Since you have commented about the relationship between gender and death, now, we will test the relationship with statistical evidence.
-> Is their a relationship between ulcer and status among melanoma patients? Chi-square test.
-> H0: There is no relationship between ulcer and status among melanoma patients in the population.
-> Ha: There is a relationship between ulcer and status among melanoma patients in the population.
#Save contingency table as ChiTable
ChiTable <- table(MM$ulcer,MM$status)
ChiTable
##
## DiedFromMelanoma Alive DiedOtherCauses
## Absence 16 92 7
## Presence 41 42 7
#Conduct chi-square test, save it as an object
chisq <- chisq.test(x = ChiTable)
We are not going to view it yet, because unless the conditions are met, it is not useful.

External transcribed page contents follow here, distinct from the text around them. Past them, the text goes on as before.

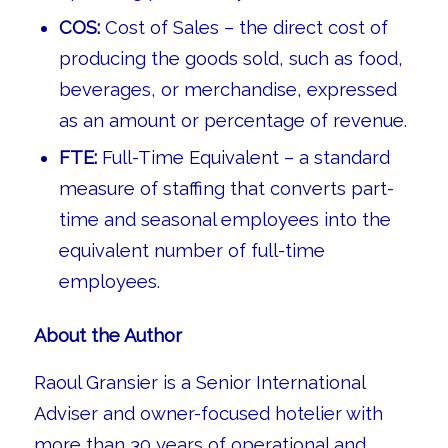
COS:
Cost of Sales – the direct cost of
producing the goods sold, such as food,
beverages, or merchandise, expressed
as an amount or percentage of revenue.
FTE:
Full-Time Equivalent – a standard
measure of staffing that converts part-
time and seasonal employees into the
equivalent number of full-time
employees.
About the Author
Raoul Gransier is a Senior International
Adviser and owner-focused hotelier with
more than 30 years of operational and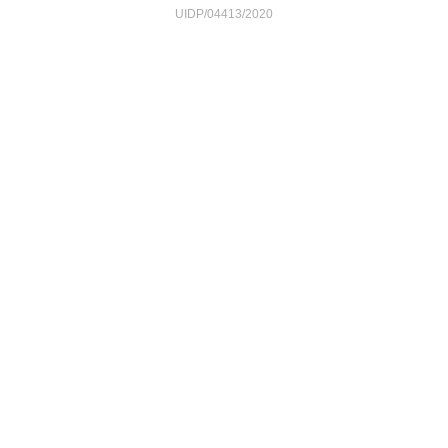
UIDP/04413/2020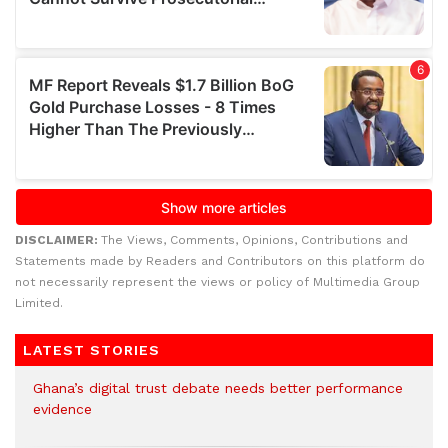
DISCLAIMER:
The Views, Comments, Opinions, Contributions and
Statements made by Readers and Contributors on this platform do
not necessarily represent the views or policy of Multimedia Group
Limited.
LATEST STORIES
Ghana’s digital trust debate needs better performance
evidence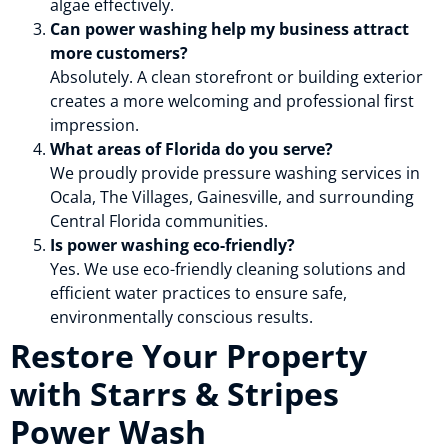
algae effectively.
Can power washing help my business attract
more customers?
Absolutely. A clean storefront or building exterior
creates a more welcoming and professional first
impression.
What areas of Florida do you serve?
We proudly provide pressure washing services in
Ocala, The Villages, Gainesville, and surrounding
Central Florida communities.
Is power washing eco-friendly?
Yes. We use eco-friendly cleaning solutions and
efficient water practices to ensure safe,
environmentally conscious results.
Restore Your Property
with Starrs & Stripes
Power Wash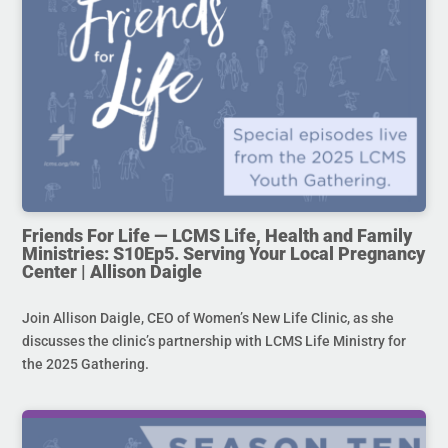
Friends For Life — LCMS Life, Health and Family
Ministries: S10Ep5. Serving Your Local Pregnancy
Center | Allison Daigle
Join Allison Daigle, CEO of Women’s New Life Clinic, as she
discusses the clinic’s partnership with LCMS Life Ministry for
the 2025 Gathering.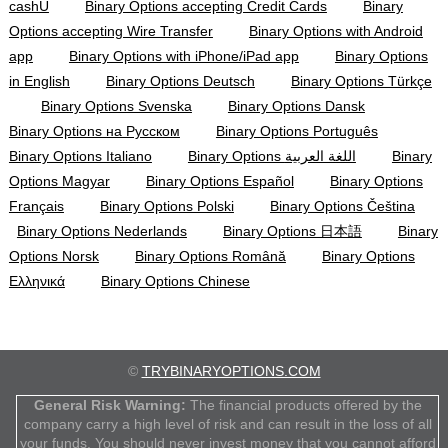
cashU
Binary Options accepting Credit Cards
Binary
Options accepting Wire Transfer
Binary Options with Android
app
Binary Options with iPhone/iPad app
Binary Options
in English
Binary Options Deutsch
Binary Options Türkçe
Binary Options Svenska
Binary Options Dansk
Binary Options на Русском
Binary Options Português
Binary Options Italiano
Binary Options اللغة العربية
Binary
Options Magyar
Binary Options Español
Binary Options
Français
Binary Options Polski
Binary Options Čeština
Binary Options Nederlands
Binary Options 日本語
Binary
Options Norsk
Binary Options Română
Binary Options
Ελληνικά
Binary Options Chinese
©
TRYBINARYOPTIONS.COM
General Risk Warning:
The financial products offered by the
company carry a high level of risk and can result in the loss of all
your funds. You should never invest money that you cannot afford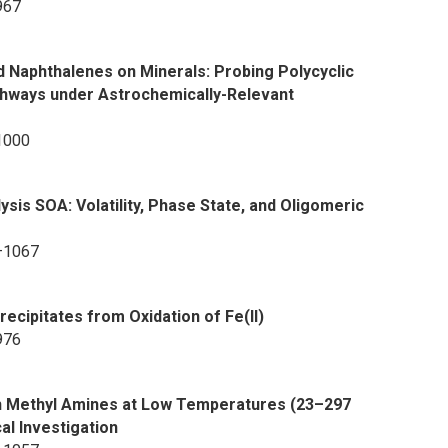
967
d Naphthalenes on Minerals: Probing Polycyclic
hways under Astrochemically-Relevant
1000
sis SOA: Volatility, Phase State, and Oligomeric
8–1067
recipitates from Oxidation of Fe(II)
976
ith Methyl Amines at Low Temperatures (23–297
al Investigation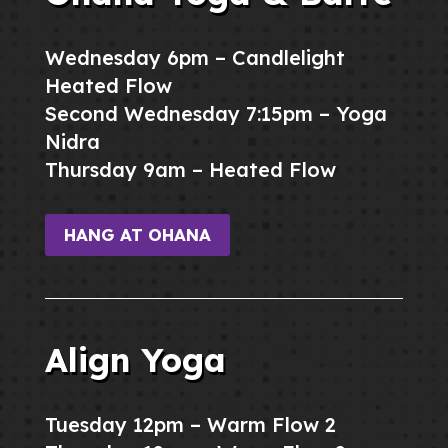
Wednesday 6pm – Candlelight
Heated Flow
Second Wednesday 7:15pm – Yoga
Nidra
Thursday 9am – Heated Flow
HANG AT OHANA
Align Yoga
Tuesday 12pm – Warm Flow 2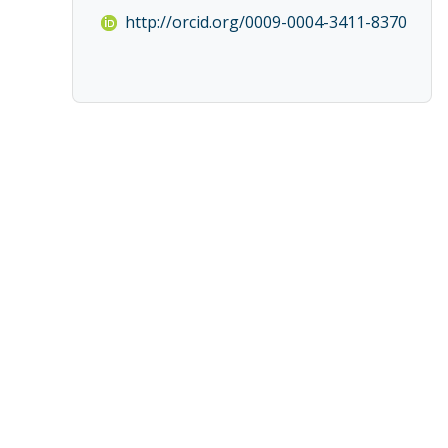
http://orcid.org/0009-0004-3411-8370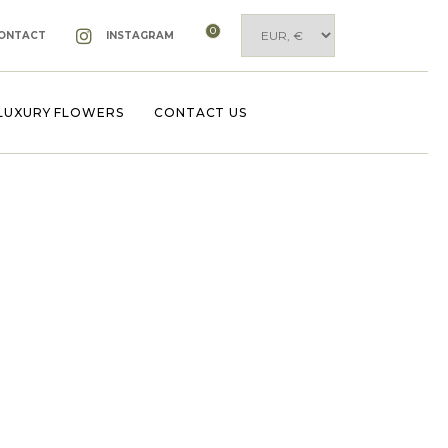
0
ONTACT
INSTAGRAM
LUXURY FLOWERS
CONTACT US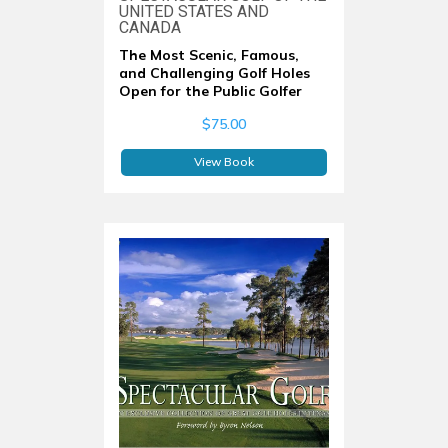
UNITED STATES AND
CANADA
The Most Scenic, Famous,
and Challenging Golf Holes
Open for the Public Golfer
$75.00
View Book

So, check the conditions first (R just requires you do the chi-square test first before you get the expected counts table - unless you want to write code to compute them first, but that is not necessary)
#Get both the observed and expected values
chisq$observed #Get the observed values
##
## DiedFromMelanoma Alive DiedOtherCauses
## Absence 16 92 7
## Presence 41 42 7
round(chisq$expected,3) #Get expected values. Round three decimal places (optional)
##
## DiedFromMelanoma Alive DiedOtherCauses
## Absence 31.976 75.171 7.854
## Presence 25.024 58.829 6.146
-> Yes, all conditions are met
#Tell R to show the chi-square test output we saved as chisq and compare to the values from the last two code chunks
chisq
##
## Pearson's Chi-squared test
##
## data: ChiTable
## X-squared = 26.974, df = 2, p-value = 1.389e-06
-> 26.974
-> 0.000001389
-> Since the p-value is less than 0.05, we must reject the null hypothesis.
-> Since we have rejected the null hypothesis, we accept the alternative hypothesis. This means there is a statistically significant relationship between ulcer and staus in melanoma patients in the population.